▶ [To do]:
Everything in the entries below must be output exactly, apart from the pictures.

[[ Data for this exercise, beginning ]]

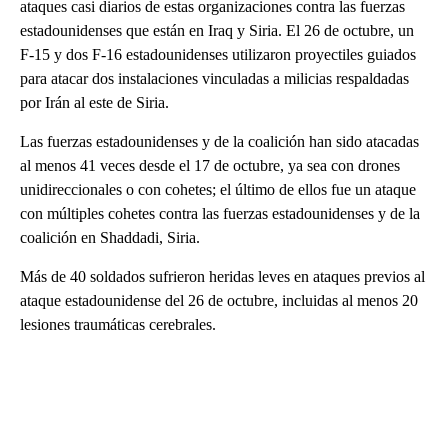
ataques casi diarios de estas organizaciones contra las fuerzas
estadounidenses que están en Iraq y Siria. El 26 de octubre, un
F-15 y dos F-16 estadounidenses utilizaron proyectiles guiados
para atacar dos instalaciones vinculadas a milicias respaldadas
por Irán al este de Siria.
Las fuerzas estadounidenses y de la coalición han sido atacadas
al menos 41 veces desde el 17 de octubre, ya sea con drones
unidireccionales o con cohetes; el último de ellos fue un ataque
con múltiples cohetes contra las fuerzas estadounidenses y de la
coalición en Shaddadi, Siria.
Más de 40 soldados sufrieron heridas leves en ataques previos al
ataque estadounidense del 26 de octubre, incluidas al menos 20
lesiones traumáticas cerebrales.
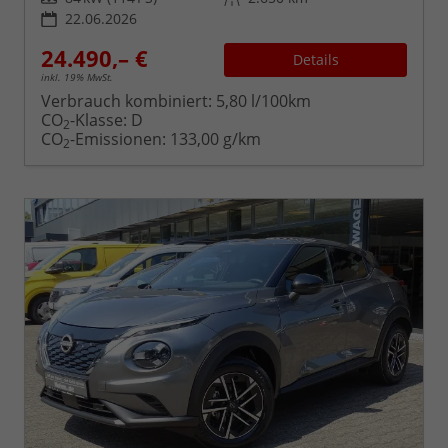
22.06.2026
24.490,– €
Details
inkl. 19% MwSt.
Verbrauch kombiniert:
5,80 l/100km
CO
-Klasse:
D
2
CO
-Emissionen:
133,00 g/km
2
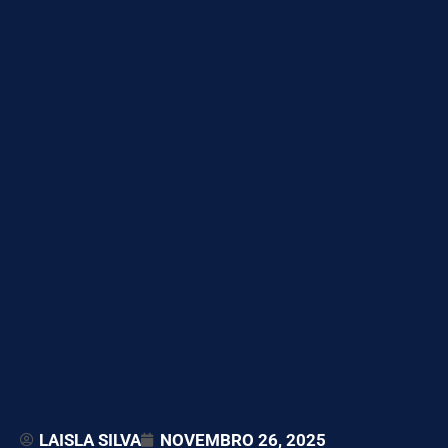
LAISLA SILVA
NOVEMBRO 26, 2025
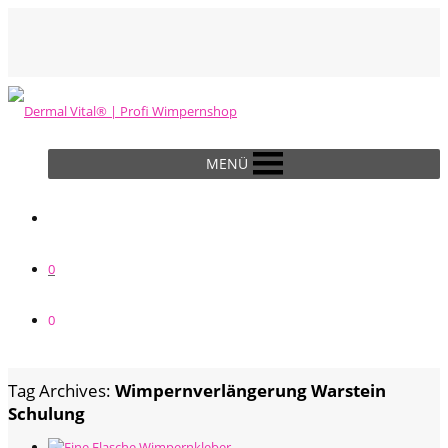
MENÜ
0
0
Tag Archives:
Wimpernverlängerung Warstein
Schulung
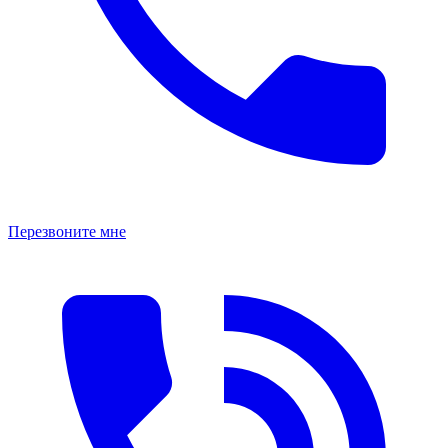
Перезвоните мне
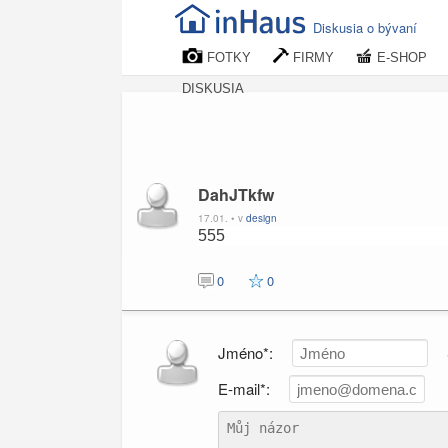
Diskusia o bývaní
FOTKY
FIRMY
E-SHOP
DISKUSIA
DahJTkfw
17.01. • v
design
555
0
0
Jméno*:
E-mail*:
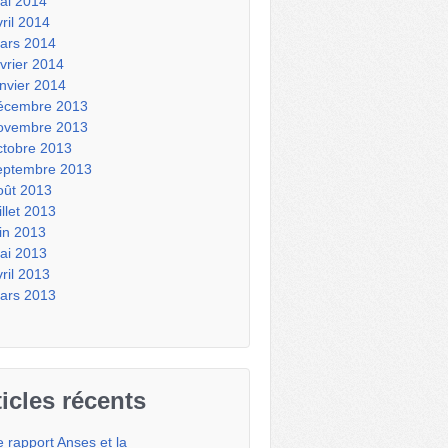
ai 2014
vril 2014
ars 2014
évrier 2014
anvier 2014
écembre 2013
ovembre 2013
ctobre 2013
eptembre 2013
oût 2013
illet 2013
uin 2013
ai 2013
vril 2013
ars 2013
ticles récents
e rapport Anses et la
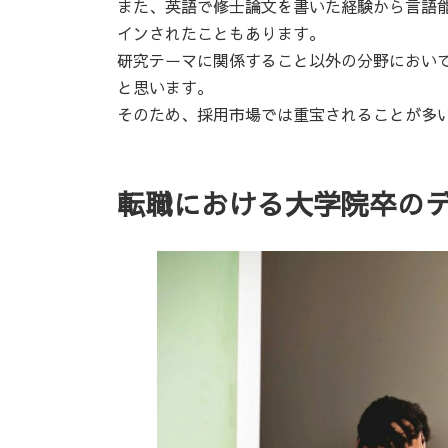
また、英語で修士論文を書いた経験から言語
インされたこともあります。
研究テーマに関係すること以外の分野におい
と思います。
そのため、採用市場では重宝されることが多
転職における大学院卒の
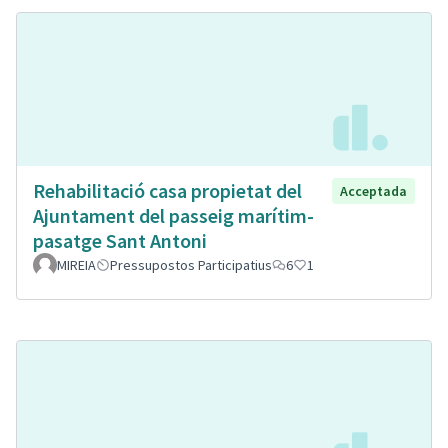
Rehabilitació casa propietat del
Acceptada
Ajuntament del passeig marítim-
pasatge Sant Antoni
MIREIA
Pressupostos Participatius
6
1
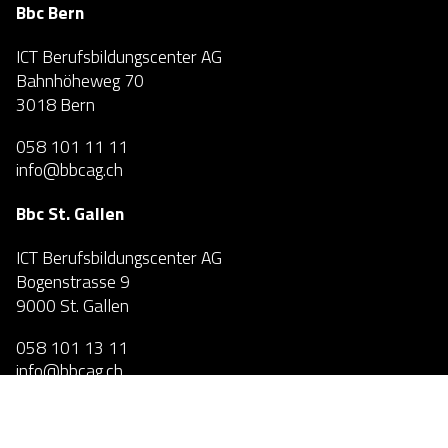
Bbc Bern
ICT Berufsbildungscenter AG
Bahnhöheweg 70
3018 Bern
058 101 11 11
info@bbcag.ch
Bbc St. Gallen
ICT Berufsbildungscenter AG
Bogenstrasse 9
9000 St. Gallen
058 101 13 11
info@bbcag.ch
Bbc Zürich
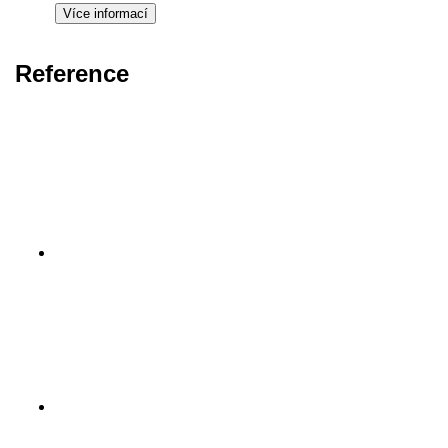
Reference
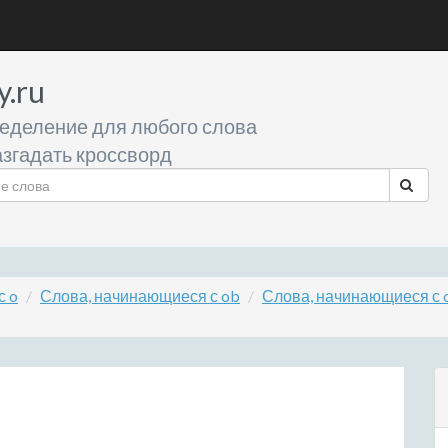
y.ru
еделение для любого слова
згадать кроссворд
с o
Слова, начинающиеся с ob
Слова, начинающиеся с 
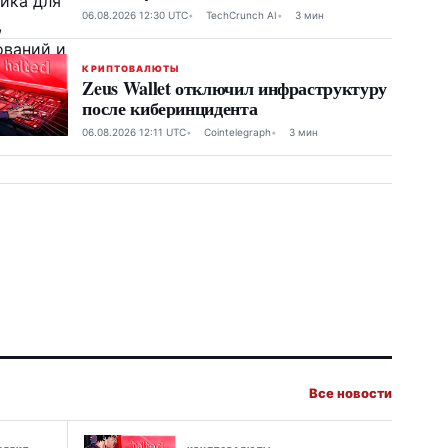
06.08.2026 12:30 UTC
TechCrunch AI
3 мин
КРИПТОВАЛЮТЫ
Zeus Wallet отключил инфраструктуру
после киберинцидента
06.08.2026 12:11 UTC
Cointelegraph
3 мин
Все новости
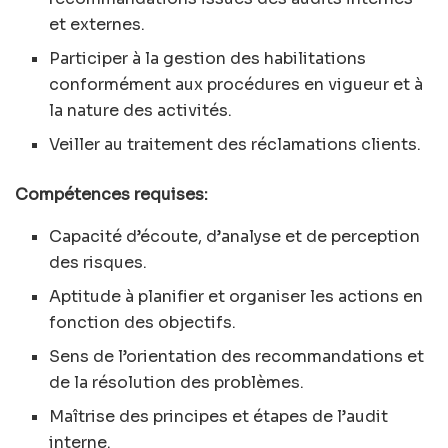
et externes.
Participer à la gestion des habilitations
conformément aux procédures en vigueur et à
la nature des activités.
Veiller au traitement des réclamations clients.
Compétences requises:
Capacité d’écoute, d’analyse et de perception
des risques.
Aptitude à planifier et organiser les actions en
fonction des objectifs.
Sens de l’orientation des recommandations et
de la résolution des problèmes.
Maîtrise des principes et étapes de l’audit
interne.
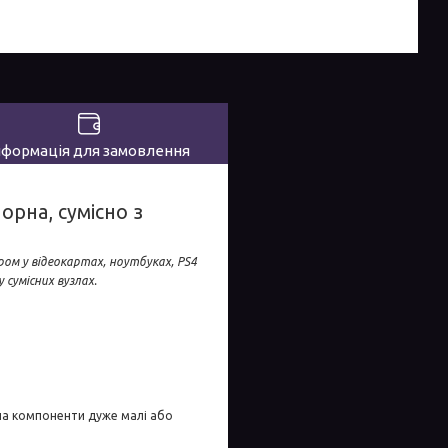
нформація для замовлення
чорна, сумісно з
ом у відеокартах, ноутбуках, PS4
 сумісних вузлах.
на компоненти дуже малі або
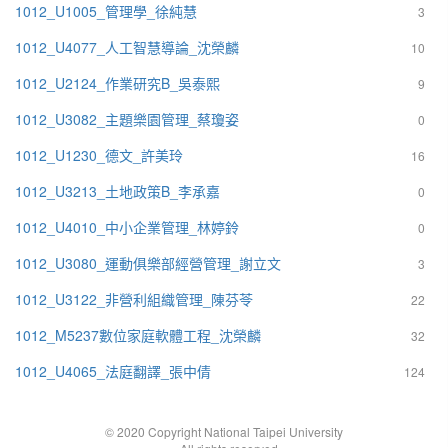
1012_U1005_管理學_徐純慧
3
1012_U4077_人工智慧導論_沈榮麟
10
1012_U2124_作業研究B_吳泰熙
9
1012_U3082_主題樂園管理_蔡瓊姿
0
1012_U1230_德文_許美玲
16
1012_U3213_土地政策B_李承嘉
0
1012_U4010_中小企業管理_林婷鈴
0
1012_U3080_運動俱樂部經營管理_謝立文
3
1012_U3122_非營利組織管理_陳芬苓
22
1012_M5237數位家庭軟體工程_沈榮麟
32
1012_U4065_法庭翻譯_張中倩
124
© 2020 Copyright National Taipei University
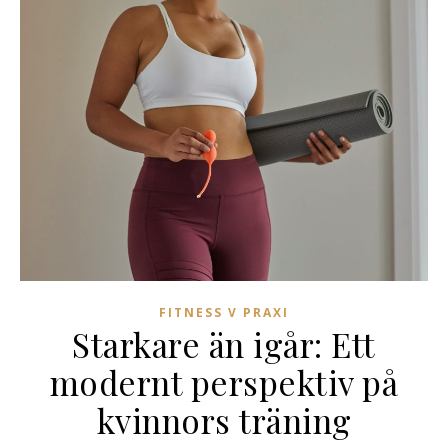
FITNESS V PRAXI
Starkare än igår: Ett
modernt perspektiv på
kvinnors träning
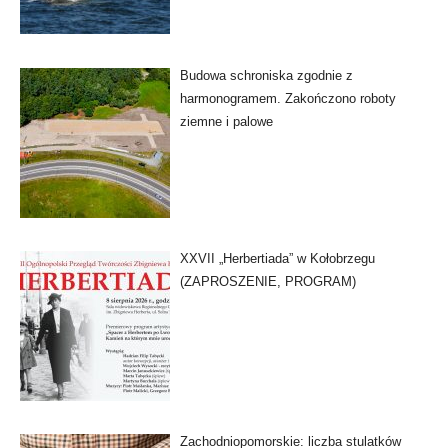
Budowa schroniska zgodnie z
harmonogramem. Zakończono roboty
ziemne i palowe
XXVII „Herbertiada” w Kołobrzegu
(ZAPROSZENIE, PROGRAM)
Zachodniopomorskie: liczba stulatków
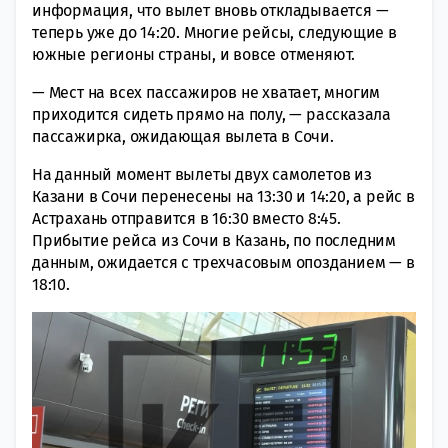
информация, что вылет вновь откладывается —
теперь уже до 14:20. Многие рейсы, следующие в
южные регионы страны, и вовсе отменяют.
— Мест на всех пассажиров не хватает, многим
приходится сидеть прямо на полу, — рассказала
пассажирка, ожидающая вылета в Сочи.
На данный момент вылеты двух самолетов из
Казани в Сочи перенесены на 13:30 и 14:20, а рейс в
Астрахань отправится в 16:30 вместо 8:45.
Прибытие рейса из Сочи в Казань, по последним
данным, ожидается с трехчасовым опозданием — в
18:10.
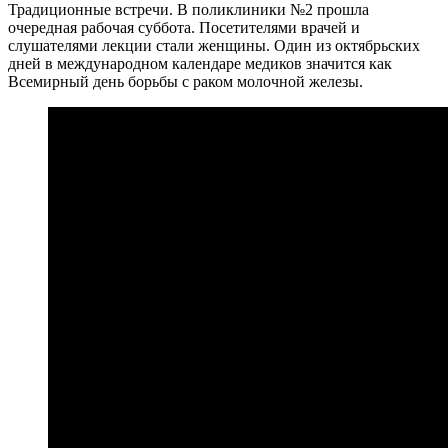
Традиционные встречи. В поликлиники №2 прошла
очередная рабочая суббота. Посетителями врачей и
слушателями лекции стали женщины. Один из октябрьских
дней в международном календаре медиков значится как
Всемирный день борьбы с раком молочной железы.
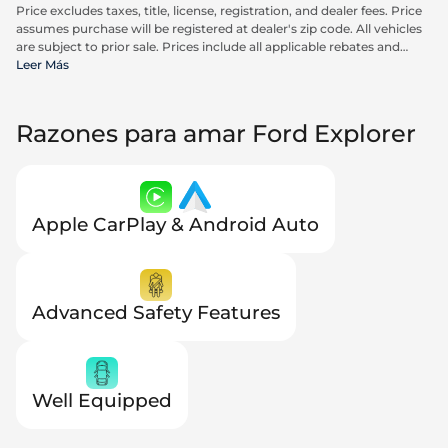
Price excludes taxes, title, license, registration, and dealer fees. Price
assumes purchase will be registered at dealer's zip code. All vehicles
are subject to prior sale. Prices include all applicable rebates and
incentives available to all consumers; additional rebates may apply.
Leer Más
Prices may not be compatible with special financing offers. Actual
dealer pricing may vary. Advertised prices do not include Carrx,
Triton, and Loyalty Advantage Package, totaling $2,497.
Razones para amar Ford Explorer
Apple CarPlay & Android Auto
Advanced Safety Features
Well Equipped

[[ Data for this exercise, end ]]

▶ [Completed exercise]:
ataques casi diarios de estas organizaciones contra las fuerzas
estadounidenses que están en Iraq y Siria. El 26 de octubre, un
F-15 y dos F-16 estadounidenses utilizaron proyectiles guiados
para atacar dos instalaciones vinculadas a milicias respaldadas
por Irán al este de Siria.
Las fuerzas estadounidenses y de la coalición han sido atacadas
al menos 41 veces desde el 17 de octubre, ya sea con drones
unidireccionales o con cohetes; el último de ellos fue un ataque
con múltiples cohetes contra las fuerzas estadounidenses y de la
coalición en Shaddadi, Siria.
Más de 40 soldados sufrieron heridas leves en ataques previos al
ataque estadounidense del 26 de octubre, incluidas al menos 20
lesiones traumáticas cerebrales.
22.06.2026
24.490,– €
Details
inkl. 19% MwSt.
Verbrauch kombiniert:
5,80 l/100km
CO
-Klasse:
D
2
CO
-Emissionen:
133,00 g/km
2
LAISLA SILVA
NOVEMBRO 26, 2025
MENÜ
0
0
Tag Archives:
Wimpernverlängerung Warstein
Schulung
Перезвоните мне
Diskusia o bývaní
FOTKY
FIRMY
E-SHOP
DISKUSIA
DahJTkfw
17.01. • v
design
555
0
0
Jméno*:
E-mail*:
ai 2014
vril 2014
ars 2014
évrier 2014
anvier 2014
écembre 2013
ovembre 2013
ctobre 2013
eptembre 2013
oût 2013
illet 2013
uin 2013
ai 2013
vril 2013
ars 2013
ticles récents
e rapport Anses et la
また、英語で修士論文を書いた経験から言語
インされたこともあります。
研究テーマに関係すること以外の分野におい
と思います。
そのため、採用市場では重宝されることが多
転職における大学院卒の
Rehabilitació casa propietat del
Acceptada
Ajuntament del passeig marítim-
pasatge Sant Antoni
MIREIA
Pressupostos Participatius
6
1
Bbc Bern
ICT Berufsbildungscenter AG
Bahnhöheweg 70
3018 Bern
058 101 11 11
info@bbcag.ch
Bbc St. Gallen
ICT Berufsbildungscenter AG
Bogenstrasse 9
9000 St. Gallen
058 101 13 11
info@bbcag.ch
Bbc Zürich
Reference
y.ru
еделение для любого слова
згадать кроссворд
с o
Слова, начинающиеся с ob
Слова, начинающиеся с 
06.08.2026 12:30 UTC
TechCrunch AI
3 мин
КРИПТОВАЛЮТЫ
Zeus Wallet отключил инфраструктуру
после киберинцидента
06.08.2026 12:11 UTC
Cointelegraph
3 мин
Все новости
et externes.
Participer à la gestion des habilitations
conformément aux procédures en vigueur et à
la nature des activités.
Veiller au traitement des réclamations clients.
Compétences requises:
Capacité d’écoute, d’analyse et de perception
des risques.
Aptitude à planifier et organiser les actions en
fonction des objectifs.
Sens de l’orientation des recommandations et
de la résolution des problèmes.
Maîtrise des principes et étapes de l’audit
interne.
нформація для замовлення
чорна, сумісно з
ом у відеокартах, ноутбуках, PS4
 сумісних вузлах.
на компоненти дуже малі або
1012_U1005_管理學_徐純慧
3
1012_U4077_人工智慧導論_沈榮麟
10
1012_U2124_作業研究B_吳泰熙
9
1012_U3082_主題樂園管理_蔡瓊姿
0
1012_U1230_德文_許美玲
16
1012_U3213_土地政策B_李承嘉
0
1012_U4010_中小企業管理_林婷鈴
0
1012_U3080_運動俱樂部經營管理_謝立文
3
1012_U3122_非營利組織管理_陳芬苓
22
1012_M5237數位家庭軟體工程_沈榮麟
32
1012_U4065_法庭翻譯_張中倩
124
© 2020 Copyright National Taipei University
FITNESS V PRAXI
Starkare än igår: Ett
modernt perspektiv på
kvinnors träning
Budowa schroniska zgodnie z
harmonogramem. Zakończono roboty
ziemne i palowe
XXVII „Herbertiada” w Kołobrzegu
(ZAPROSZENIE, PROGRAM)
Zachodniopomorskie: liczba stulatków
информация, что вылет вновь откладывается —
теперь уже до 14:20. Многие рейсы, следующие в
южные регионы страны, и вовсе отменяют.
— Мест на всех пассажиров не хватает, многим
приходится сидеть прямо на полу, — рассказала
пассажирка, ожидающая вылета в Сочи.
На данный момент вылеты двух самолетов из
Казани в Сочи перенесены на 13:30 и 14:20, а рейс в
Астрахань отправится в 16:30 вместо 8:45.
Прибытие рейса из Сочи в Казань, по последним
данным, ожидается с трехчасовым опозданием — в
18:10.
Традиционные встречи. В поликлиники №2 прошла
очередная рабочая суббота. Посетителями врачей и
слушателями лекции стали женщины. Один из октябрьских
дней в международном календаре медиков значится как
Всемирный день борьбы с раком молочной железы.
Price excludes taxes, title, license, registration, and dealer fees. Price
assumes purchase will be registered at dealer's zip code. All vehicles
are subject to prior sale. Prices include all applicable rebates and
incentives available to all consumers; additional rebates may apply.
Leer Más
Prices may not be compatible with special financing offers. Actual
dealer pricing may vary. Advertised prices do not include Carrx,
Triton, and Loyalty Advantage Package, totaling $2,497.
Razones para amar Ford Explorer
Apple CarPlay & Android Auto
Advanced Safety Features
Well Equipped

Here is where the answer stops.